Lia: Man hockt halt auch aufeinander, und denkt sich schon manchmal, oh, nicht der schon wieder. Aber häufig freut man sich auch, dass es eben genau der Mensch ist, der in der Nähe ist.
BT: Lia, für Dein Alter lebst du schon ein sehr besonderes Leben. Du bist Jungstudentin für Musik an der Uni in Essen, hast daneben Schule und tourst mit Deiner Mutter. Vermisst Du manchmal einen normalen Alltag mit Freundinnen?
Lia: Klar, aber das lässt sich nicht vermeiden. Ich lebe so eine Art Doppelleben: Ich habe das Schulleben, aber auch das Leben mit der Musik. Es ist manchmal schon anstrengend, aber es macht auch großen Spaß. Natürlich denke ich manchmal, was hab ich mir da bloß eingebrockt, aber ich bin auch sehr dankbar für die Chance.

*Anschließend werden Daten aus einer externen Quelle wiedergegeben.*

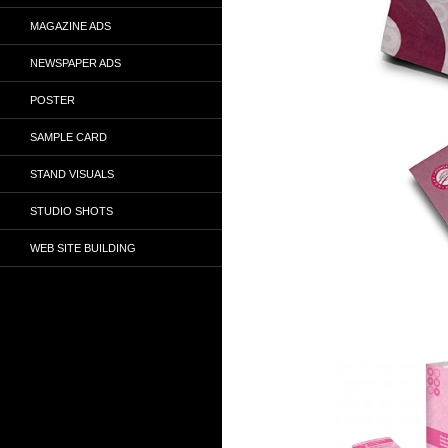
MAGAZINE ADS
NEWSPAPER ADS
POSTER
SAMPLE CARD
STAND VISUALS
STUDIO SHOTS
WEB SITE BUILDING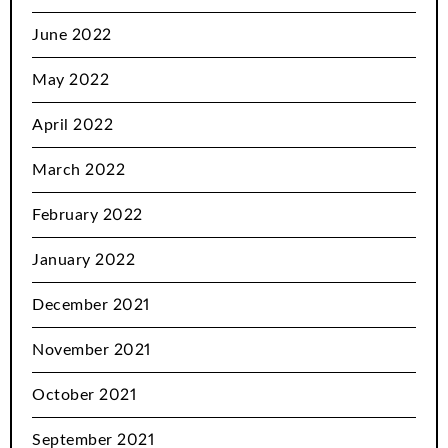
June 2022
May 2022
April 2022
March 2022
February 2022
January 2022
December 2021
November 2021
October 2021
September 2021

BT: Wenn Sie Ihre Kindheit mit der von Lia vergleichen, sind die Unterschiede wahrscheinlich enorm, oder? Addys: Ja, ich habe ein Lied zu diesem Thema auf der neuen Platte, es heißt: „Carrito de Carton“, das ist so etwas wie eine Seifenkiste, die ich mir als Kind selbst gebaut habe. Ich komme aus ganz einfachen Verhältnissen, meine Mutter hatte vier Kinder, war alleinerziehend und konnte nicht für alle von uns Spielzeuge kaufen, also haben wir uns das selbst gebaut aus Holz und Karton. Ich hatte eben dieses Spielzeugauto und in meiner Fantasie bin ich damit durch Kuba gefahren. Als Kubaner kennt man sein Land nicht besonders gut. Wenige besitzen ein Auto – und so bin ich in meinen Träumen voller Stolz durch mein Land gefahren.